++++ STORED DATA
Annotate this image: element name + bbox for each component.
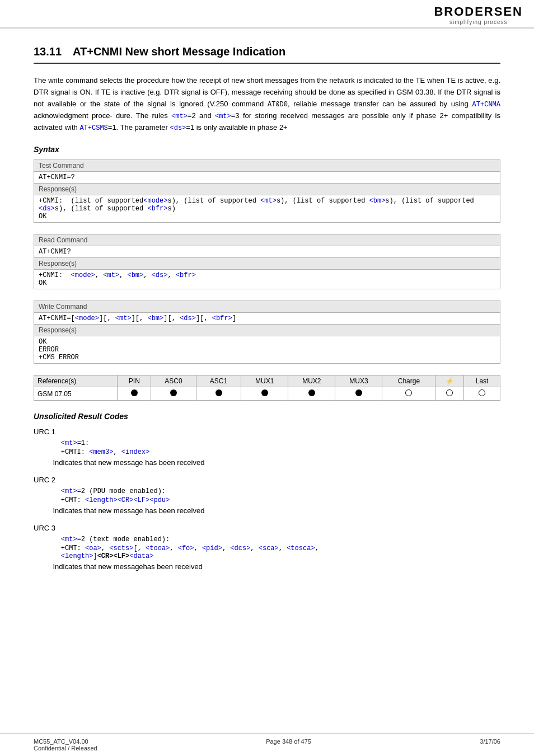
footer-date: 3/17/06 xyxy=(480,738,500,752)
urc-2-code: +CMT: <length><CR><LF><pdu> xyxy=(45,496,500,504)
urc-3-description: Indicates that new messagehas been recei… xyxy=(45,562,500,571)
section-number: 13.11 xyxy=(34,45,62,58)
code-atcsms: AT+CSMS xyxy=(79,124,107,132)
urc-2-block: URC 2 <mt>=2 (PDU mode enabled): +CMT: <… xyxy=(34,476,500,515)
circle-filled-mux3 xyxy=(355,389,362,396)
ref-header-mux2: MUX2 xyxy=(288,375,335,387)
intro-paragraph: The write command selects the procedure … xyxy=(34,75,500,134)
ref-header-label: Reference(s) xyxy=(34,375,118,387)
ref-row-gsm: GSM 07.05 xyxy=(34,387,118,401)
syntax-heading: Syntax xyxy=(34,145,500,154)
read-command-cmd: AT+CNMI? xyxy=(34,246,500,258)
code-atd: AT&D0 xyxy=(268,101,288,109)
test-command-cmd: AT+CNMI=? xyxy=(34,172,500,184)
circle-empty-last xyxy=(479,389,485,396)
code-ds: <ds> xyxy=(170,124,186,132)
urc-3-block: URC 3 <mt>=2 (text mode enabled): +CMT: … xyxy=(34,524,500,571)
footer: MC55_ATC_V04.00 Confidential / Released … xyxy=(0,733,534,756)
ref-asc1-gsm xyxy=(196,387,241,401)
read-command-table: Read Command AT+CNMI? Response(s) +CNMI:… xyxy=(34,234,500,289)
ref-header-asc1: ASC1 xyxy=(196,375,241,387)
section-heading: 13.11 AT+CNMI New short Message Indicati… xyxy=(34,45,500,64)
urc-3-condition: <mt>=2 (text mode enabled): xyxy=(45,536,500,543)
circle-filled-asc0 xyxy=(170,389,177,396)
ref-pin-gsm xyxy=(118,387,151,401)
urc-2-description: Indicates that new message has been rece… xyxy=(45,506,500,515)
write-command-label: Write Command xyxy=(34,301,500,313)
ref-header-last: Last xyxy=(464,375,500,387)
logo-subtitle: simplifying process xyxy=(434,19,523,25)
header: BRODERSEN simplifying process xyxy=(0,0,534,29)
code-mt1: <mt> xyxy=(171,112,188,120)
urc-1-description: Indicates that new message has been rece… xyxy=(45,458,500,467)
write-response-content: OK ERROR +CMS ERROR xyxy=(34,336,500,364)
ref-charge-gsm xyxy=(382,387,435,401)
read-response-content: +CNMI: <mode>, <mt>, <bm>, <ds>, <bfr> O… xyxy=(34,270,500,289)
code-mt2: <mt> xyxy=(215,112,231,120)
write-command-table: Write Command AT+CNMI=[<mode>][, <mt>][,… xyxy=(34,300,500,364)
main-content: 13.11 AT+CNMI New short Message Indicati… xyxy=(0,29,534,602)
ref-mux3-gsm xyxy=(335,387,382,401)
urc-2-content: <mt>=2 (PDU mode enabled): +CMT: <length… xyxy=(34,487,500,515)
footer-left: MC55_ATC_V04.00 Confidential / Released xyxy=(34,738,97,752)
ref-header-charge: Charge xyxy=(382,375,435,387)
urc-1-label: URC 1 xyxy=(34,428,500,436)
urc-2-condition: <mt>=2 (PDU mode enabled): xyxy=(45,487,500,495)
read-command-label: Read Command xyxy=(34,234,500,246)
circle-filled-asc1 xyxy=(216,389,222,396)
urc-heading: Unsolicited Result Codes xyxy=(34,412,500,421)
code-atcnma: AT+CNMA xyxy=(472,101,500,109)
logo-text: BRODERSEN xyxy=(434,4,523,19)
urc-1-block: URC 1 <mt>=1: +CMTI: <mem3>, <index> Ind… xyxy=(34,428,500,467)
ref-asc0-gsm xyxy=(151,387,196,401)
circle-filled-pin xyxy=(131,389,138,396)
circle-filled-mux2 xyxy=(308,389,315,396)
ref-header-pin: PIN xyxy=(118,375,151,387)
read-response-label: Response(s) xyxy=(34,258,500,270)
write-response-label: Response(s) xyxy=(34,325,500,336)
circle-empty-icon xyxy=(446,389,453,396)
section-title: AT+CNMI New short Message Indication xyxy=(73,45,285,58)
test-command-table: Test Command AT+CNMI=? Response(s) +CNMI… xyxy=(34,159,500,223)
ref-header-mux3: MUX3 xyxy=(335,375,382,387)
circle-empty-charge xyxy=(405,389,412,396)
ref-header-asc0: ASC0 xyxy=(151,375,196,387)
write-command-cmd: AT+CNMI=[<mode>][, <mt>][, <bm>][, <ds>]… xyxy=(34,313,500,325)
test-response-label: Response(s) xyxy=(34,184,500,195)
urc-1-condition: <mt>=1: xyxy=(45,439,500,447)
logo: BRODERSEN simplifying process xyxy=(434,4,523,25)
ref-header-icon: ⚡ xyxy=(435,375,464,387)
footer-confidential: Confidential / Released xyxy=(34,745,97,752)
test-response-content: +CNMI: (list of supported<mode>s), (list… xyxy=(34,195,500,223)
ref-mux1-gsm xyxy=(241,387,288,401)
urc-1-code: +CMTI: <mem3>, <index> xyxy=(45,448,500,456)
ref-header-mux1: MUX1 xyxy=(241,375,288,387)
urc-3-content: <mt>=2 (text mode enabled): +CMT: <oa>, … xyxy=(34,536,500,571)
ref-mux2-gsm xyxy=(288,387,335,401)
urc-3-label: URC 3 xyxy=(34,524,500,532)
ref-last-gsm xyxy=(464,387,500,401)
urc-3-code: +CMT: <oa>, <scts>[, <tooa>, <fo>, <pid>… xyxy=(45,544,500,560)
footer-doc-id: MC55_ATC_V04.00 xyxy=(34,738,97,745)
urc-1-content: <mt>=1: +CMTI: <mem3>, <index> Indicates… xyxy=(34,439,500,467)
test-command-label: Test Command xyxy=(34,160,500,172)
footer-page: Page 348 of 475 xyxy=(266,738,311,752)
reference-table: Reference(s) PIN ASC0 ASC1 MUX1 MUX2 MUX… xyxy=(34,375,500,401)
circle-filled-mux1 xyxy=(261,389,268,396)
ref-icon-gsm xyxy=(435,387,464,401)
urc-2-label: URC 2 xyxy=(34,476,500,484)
++++++++
• _PROBLEM TO WORK ON_
Your copy must repeat the data word for word and show none of its images.

• _ANSWER BOX_
Annotate this image: element name + bbox for each component.
footer-date: 3/17/06 xyxy=(480,738,500,752)
urc-2-code: +CMT: <length><CR><LF><pdu> xyxy=(45,496,500,504)
urc-3-description: Indicates that new messagehas been recei… xyxy=(45,562,500,571)
section-number: 13.11 xyxy=(34,45,62,58)
code-atcsms: AT+CSMS xyxy=(79,124,107,132)
urc-2-block: URC 2 <mt>=2 (PDU mode enabled): +CMT: <… xyxy=(34,476,500,515)
circle-filled-mux3 xyxy=(355,389,362,396)
ref-header-mux2: MUX2 xyxy=(288,375,335,387)
intro-paragraph: The write command selects the procedure … xyxy=(34,75,500,134)
ref-header-label: Reference(s) xyxy=(34,375,118,387)
ref-row-gsm: GSM 07.05 xyxy=(34,387,118,401)
syntax-heading: Syntax xyxy=(34,145,500,154)
read-command-cmd: AT+CNMI? xyxy=(34,246,500,258)
code-atd: AT&D0 xyxy=(268,101,288,109)
test-command-cmd: AT+CNMI=? xyxy=(34,172,500,184)
circle-empty-last xyxy=(479,389,485,396)
code-ds: <ds> xyxy=(170,124,186,132)
urc-3-block: URC 3 <mt>=2 (text mode enabled): +CMT: … xyxy=(34,524,500,571)
footer: MC55_ATC_V04.00 Confidential / Released … xyxy=(0,733,534,756)
ref-asc1-gsm xyxy=(196,387,241,401)
read-command-table: Read Command AT+CNMI? Response(s) +CNMI:… xyxy=(34,234,500,289)
ref-header-asc1: ASC1 xyxy=(196,375,241,387)
section-heading: 13.11 AT+CNMI New short Message Indicati… xyxy=(34,45,500,64)
urc-3-condition: <mt>=2 (text mode enabled): xyxy=(45,536,500,543)
circle-filled-asc0 xyxy=(170,389,177,396)
ref-pin-gsm xyxy=(118,387,151,401)
urc-2-description: Indicates that new message has been rece… xyxy=(45,506,500,515)
write-command-label: Write Command xyxy=(34,301,500,313)
ref-header-last: Last xyxy=(464,375,500,387)
logo-subtitle: simplifying process xyxy=(434,19,523,25)
header: BRODERSEN simplifying process xyxy=(0,0,534,29)
code-mt1: <mt> xyxy=(171,112,188,120)
urc-1-description: Indicates that new message has been rece… xyxy=(45,458,500,467)
write-response-content: OK ERROR +CMS ERROR xyxy=(34,336,500,364)
ref-charge-gsm xyxy=(382,387,435,401)
read-response-content: +CNMI: <mode>, <mt>, <bm>, <ds>, <bfr> O… xyxy=(34,270,500,289)
code-mt2: <mt> xyxy=(215,112,231,120)
write-command-table: Write Command AT+CNMI=[<mode>][, <mt>][,… xyxy=(34,300,500,364)
main-content: 13.11 AT+CNMI New short Message Indicati… xyxy=(0,29,534,602)
ref-mux3-gsm xyxy=(335,387,382,401)
urc-2-content: <mt>=2 (PDU mode enabled): +CMT: <length… xyxy=(34,487,500,515)
footer-left: MC55_ATC_V04.00 Confidential / Released xyxy=(34,738,97,752)
ref-header-charge: Charge xyxy=(382,375,435,387)
urc-1-label: URC 1 xyxy=(34,428,500,436)
urc-2-condition: <mt>=2 (PDU mode enabled): xyxy=(45,487,500,495)
read-command-label: Read Command xyxy=(34,234,500,246)
circle-filled-asc1 xyxy=(216,389,222,396)
urc-heading: Unsolicited Result Codes xyxy=(34,412,500,421)
code-atcnma: AT+CNMA xyxy=(472,101,500,109)
logo-text: BRODERSEN xyxy=(434,4,523,19)
urc-1-block: URC 1 <mt>=1: +CMTI: <mem3>, <index> Ind… xyxy=(34,428,500,467)
ref-asc0-gsm xyxy=(151,387,196,401)
circle-filled-pin xyxy=(131,389,138,396)
circle-filled-mux2 xyxy=(308,389,315,396)
ref-header-pin: PIN xyxy=(118,375,151,387)
read-response-label: Response(s) xyxy=(34,258,500,270)
write-response-label: Response(s) xyxy=(34,325,500,336)
circle-empty-icon xyxy=(446,389,453,396)
section-title: AT+CNMI New short Message Indication xyxy=(73,45,285,58)
test-command-table: Test Command AT+CNMI=? Response(s) +CNMI… xyxy=(34,159,500,223)
ref-header-mux3: MUX3 xyxy=(335,375,382,387)
circle-empty-charge xyxy=(405,389,412,396)
ref-header-asc0: ASC0 xyxy=(151,375,196,387)
write-command-cmd: AT+CNMI=[<mode>][, <mt>][, <bm>][, <ds>]… xyxy=(34,313,500,325)
test-response-label: Response(s) xyxy=(34,184,500,195)
urc-1-condition: <mt>=1: xyxy=(45,439,500,447)
logo: BRODERSEN simplifying process xyxy=(434,4,523,25)
ref-header-icon: ⚡ xyxy=(435,375,464,387)
footer-confidential: Confidential / Released xyxy=(34,745,97,752)
test-response-content: +CNMI: (list of supported<mode>s), (list… xyxy=(34,195,500,223)
ref-mux1-gsm xyxy=(241,387,288,401)
urc-1-code: +CMTI: <mem3>, <index> xyxy=(45,448,500,456)
ref-header-mux1: MUX1 xyxy=(241,375,288,387)
urc-3-content: <mt>=2 (text mode enabled): +CMT: <oa>, … xyxy=(34,536,500,571)
ref-mux2-gsm xyxy=(288,387,335,401)
urc-3-label: URC 3 xyxy=(34,524,500,532)
ref-last-gsm xyxy=(464,387,500,401)
urc-3-code: +CMT: <oa>, <scts>[, <tooa>, <fo>, <pid>… xyxy=(45,544,500,560)
footer-doc-id: MC55_ATC_V04.00 xyxy=(34,738,97,745)
urc-1-content: <mt>=1: +CMTI: <mem3>, <index> Indicates… xyxy=(34,439,500,467)
test-command-label: Test Command xyxy=(34,160,500,172)
footer-page: Page 348 of 475 xyxy=(266,738,311,752)
reference-table: Reference(s) PIN ASC0 ASC1 MUX1 MUX2 MUX… xyxy=(34,375,500,401)
circle-filled-mux1 xyxy=(261,389,268,396)
ref-icon-gsm xyxy=(435,387,464,401)
urc-2-label: URC 2 xyxy=(34,476,500,484)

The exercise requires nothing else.